Today we are officially half way through the 2015 – making it kind of like the mother of all hump-days. Today is also my birthday so I’ve given myself the day off blogging and instead have asked a lovely friend of mine, Robyna from The Mummy and the Minx, to write a post about something most of us battle with – work/life balance.
Hope the second half of your year is awesome 🙂
Rachel – Ed.
Somewhere along the way the idea of work-life balance stopped being something that helped us feel less overwhelmed and started being a kind of holy-grail for us all to aspire to.
I have yet to meet the woman who says she has achieved work-life balance and I am yet to meet the man who views it in those terms. It was a concept designed to make our lives simpler but instead it has led to increased pressure. Feeling overwhelmed? Juggling too many balls? Well, best get your work/life balance in order.
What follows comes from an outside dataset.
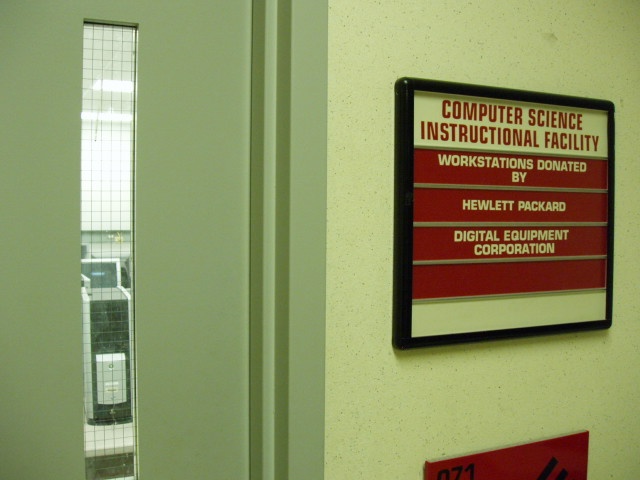 Find the location of a particular element. The image size is (640, 480). door is located at coordinates (219, 281).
But what does it even mean? How is work separate to living? How is living separate to work? And for those not engaged in paid work, is their life lop-sided with no counter-balance?
Here’s the thing: I want a life where I have an enriching career that doesn’t consume me.
I want to spend time with my family and be able to focus exclusively on them without my thoughts wandering to work. I want enough sleep. I want to spend time with my friends and extended family. I want to exercise and be healthy. I want to contribute to the world in a meaningful way. I wouldn’t mind a clean house. But I do not believe that I can pursue all those things to their full extent, one hundred percent of the time. No matter how much I try to get the balance right.
The concept of work-life balance encourages the idea that if we just managed our time better we would find balance.
We all want more time. We all need more time. But all the organisation charts, schedules, diaries, and spreadsheets in the world aren’t going to give me another hour in the day.
What will give me more time is being realistic about my capacity and saying no. I hate saying no.
I have a terrible fear of missing out coupled with an unrealistic desire to not “let people down”. That leads me to saying yes more often than I should. The other day I had to say no. I knew that I literally had no time left in my month. You know what? The world did not end. The person asking was disappointed, but they don’t hate me as a result. And I haven’t over-committed myself.
Too often I feel on the edge of panic, that one of the balls I am juggling is perilously close to dropping. I could lessen the number of balls or I could just ease up on myself. I could care less about what people think. I could come to accept that I might disappoint people and be okay with that. I could let go of the idea that people are constantly judging me. I could let go of perfection. I could stop being my own harshest critic and a constant source of pressure.
Maybe the key to work life balance is to just be aware of our limits, be practical with our expectations (of ourselves and others) and stop pressuring ourselves to achieve the prefect “balance” in our lives. The power of giving yourself a break should not be underestimated!